SIMIT: l’epidemia ha raggiunto l’apice, ora è in discesa

“I dati diffusi ogni giorno dallo European Centre for Disease Prevention and Control ci dimostrano che per il nuovo coronavirus abbiamo raggiunto un apice nel numero di nuovi casi giornalieri. Questo picco è stato raggiunto il 5 febbraio scorso, quando abbiamo avuto 4.000 nuovi casi, mentre nei giorni successivi, e ancora in questo momento, la numerosità di nuovi casi sta scendendo. L’ultimo dato che abbiamo a disposizione è del 9 febbraio e parla di 2.500 nuovi casi al giorno. E questo è un ottimo segnale, perché vuol dire che l’epidemia in qualche modo è contenuta nel modo corretto e che si sta spengendo” afferma Massimo Andreoni, direttore scientifico della SIMIT (Società Italiana di Malattie Infettive e Tropicali), sulla situazione attuale del nuovo coronavirus. “Dire queste cose è sempre complicato e pericoloso – ha proseguito Andreoni – ma i numeri, in questo momento, ci dicono questo. Ovviamente bisogna continuare ad adottare tutte le misure che stiamo attuando, ma forse con un po’ di tranquillità e ottimismo in più rispetto a quello che abbiamo visto negli ultimi giorni”. L’epidemia che sta preoccupando tutto il mondo e che nasce da un passaggio di specie, dal pipistrello al pangolino e poi all’umano, in realtà è “sostanzialmente localizzata in Cina – ha proseguito il direttore scientifico della SIMIT – abbiamo circa 43.000 casi di soggetti infettati che sono in Cina, con più di 1000 decessi. Dei 400 casi che sono al di fuori della Cina dobbiamo dire che solo in due casi c’è stata una mortalità, quindi questo è un primo elemento che in qualche modo ci fa intendere che il virus abbia una buona capacità diffusiva, ma certamente non un’alta letalità”.
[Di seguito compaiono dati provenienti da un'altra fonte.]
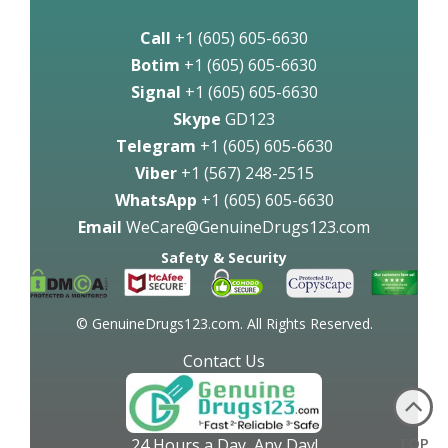
Call
+1 (605) 605-6630
Botim
+1 (605) 605-6630
Signal
+1 (605) 605-6630
Skype
GD123
Telegram
+1 (605) 605-6630
Viber
+1 (567) 248-2515
WhatsApp
+1 (605) 605-6630
Email
WeCare@GenuineDrugs123.com
Safety & Security
© GenuineDrugs123.com. All Rights Reserved.
Contact Us
TOP
24 Hours a Day, Any Day!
Un altro elemento interessante è che “dei 41 casi europei sono pochissimi quelli acquisiti localmente, ma per lo più si tratta di casi di importazione. Nuovamente questo sta indicare che la diffusione non è forse così grande come la stiamo immaginando”. Al momento l’Organizzazione mondiale della Sanità non ha confermato nessun caso di coronavirus in Africa. Ma cosa accadrebbe se dovessero verificarsi contagi anche in Africa? “L’Africa è un grande continente con enormi difficoltà in termini di difficoltà pubblica – ha sostenuto Andreoni – quindi certamente l’arrivo del coronavirus in Africa potrebbe predisporre ad un maggior rischio di diffusione in questo continente. Quindi ovviamente questa è una preoccupazione con la quale oggi ci dobbiamo in qualche modo confrontare e alla quale dobbiamo porre grande attenzione. Ma ribadisco: attualmente la circolazione al di fuori della Cina di questo virus è molto modesta – ha concluso – così come la probabilità che arrivi nel continente africano”.